BEGIN The data

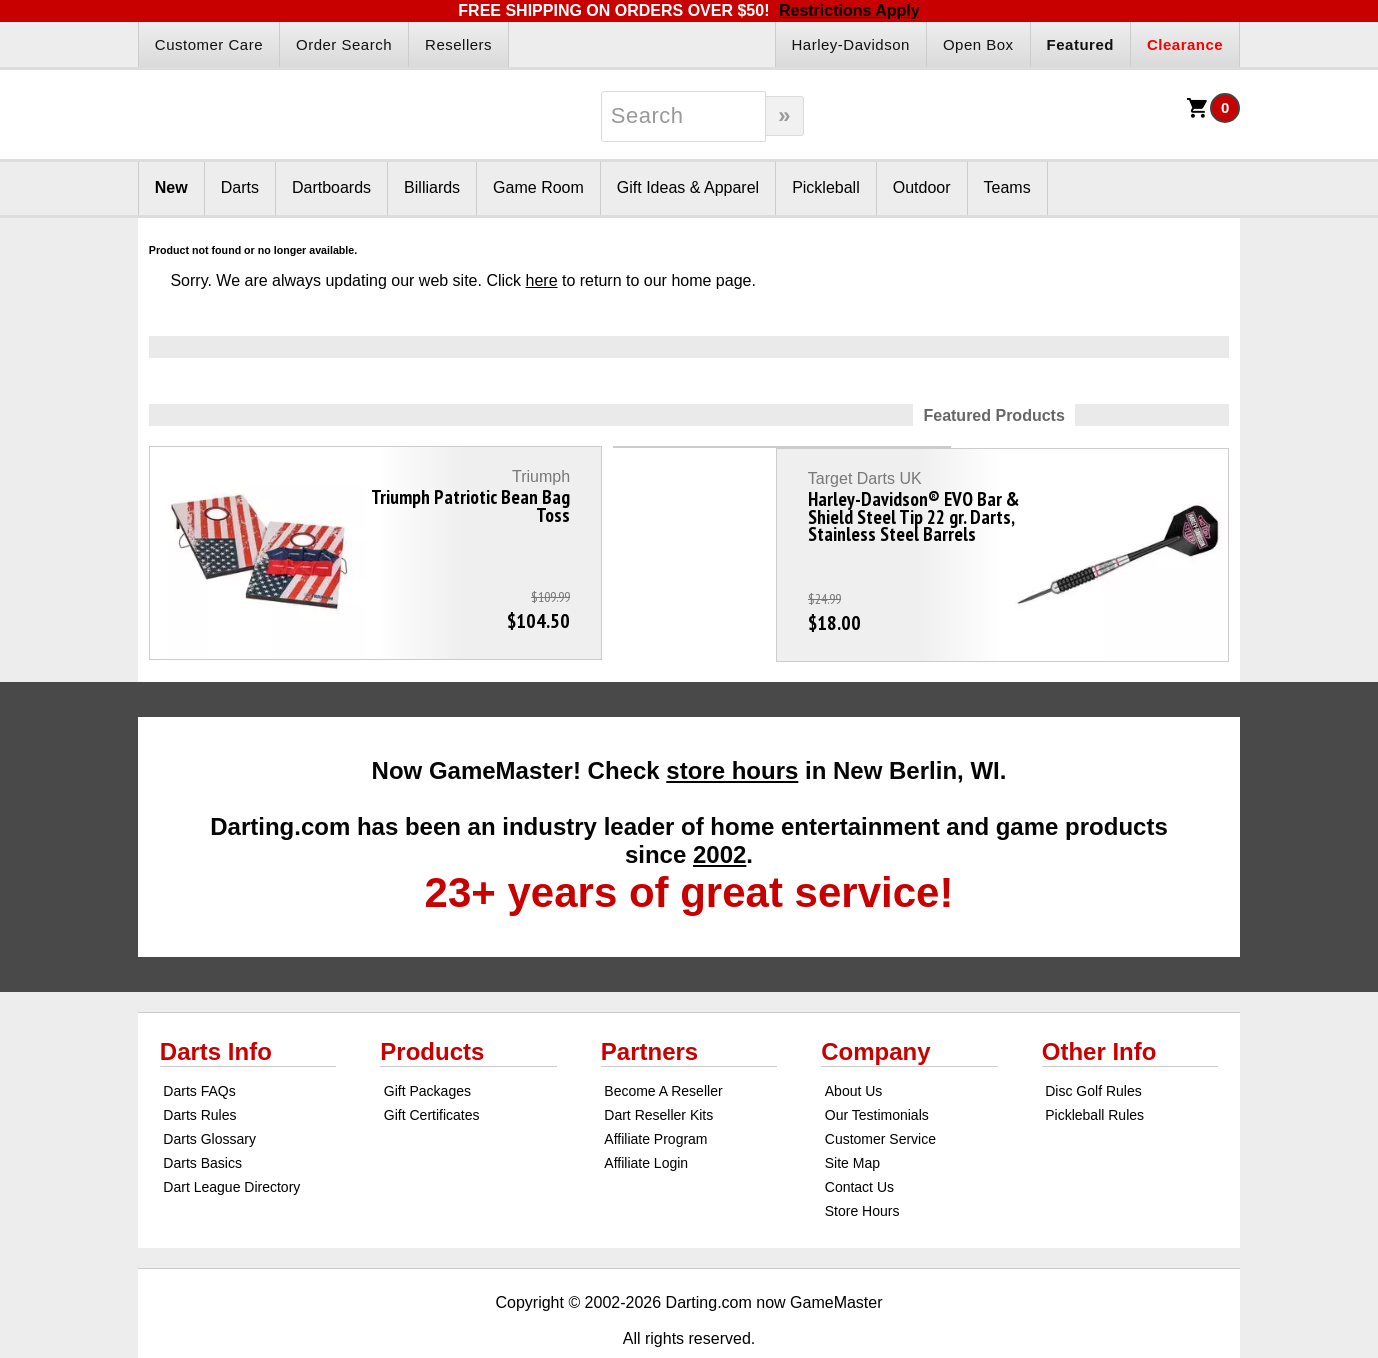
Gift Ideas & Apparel (688, 187)
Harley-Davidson (851, 44)
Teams (1007, 187)
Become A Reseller (663, 1045)
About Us (854, 1045)
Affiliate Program (655, 1093)
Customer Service (880, 1093)
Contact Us (859, 1141)
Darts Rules (199, 1069)
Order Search (344, 44)
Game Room (538, 187)
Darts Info (216, 1005)
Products (432, 1005)
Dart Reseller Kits (658, 1069)
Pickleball (826, 187)
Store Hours (862, 1165)
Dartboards (331, 187)
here (542, 280)
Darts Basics (202, 1117)
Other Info (1099, 1005)
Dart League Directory (231, 1141)
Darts (240, 187)
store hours (732, 724)
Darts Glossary (209, 1093)
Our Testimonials (877, 1069)
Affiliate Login (646, 1117)
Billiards (432, 187)
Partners (649, 1005)
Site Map (852, 1117)
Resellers (458, 44)
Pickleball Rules (1094, 1069)
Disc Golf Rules (1093, 1045)
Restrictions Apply (849, 10)
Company (875, 1005)
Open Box (978, 44)
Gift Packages (427, 1045)
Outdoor (922, 187)
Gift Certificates (432, 1069)
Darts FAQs (199, 1045)
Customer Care (209, 44)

END The data

Action item – Look above for the line with "Darts Info (216, 1005)" and the line with "Dart League Directory (231, 1141)". Retype those two lines and every line between them exactly, adding nothing.

Response area –
Darts Info (216, 1005)
Products (432, 1005)
Dart Reseller Kits (658, 1069)
Pickleball (826, 187)
Store Hours (862, 1165)
Dartboards (331, 187)
here (542, 280)
Darts Basics (202, 1117)
Other Info (1099, 1005)
Dart League Directory (231, 1141)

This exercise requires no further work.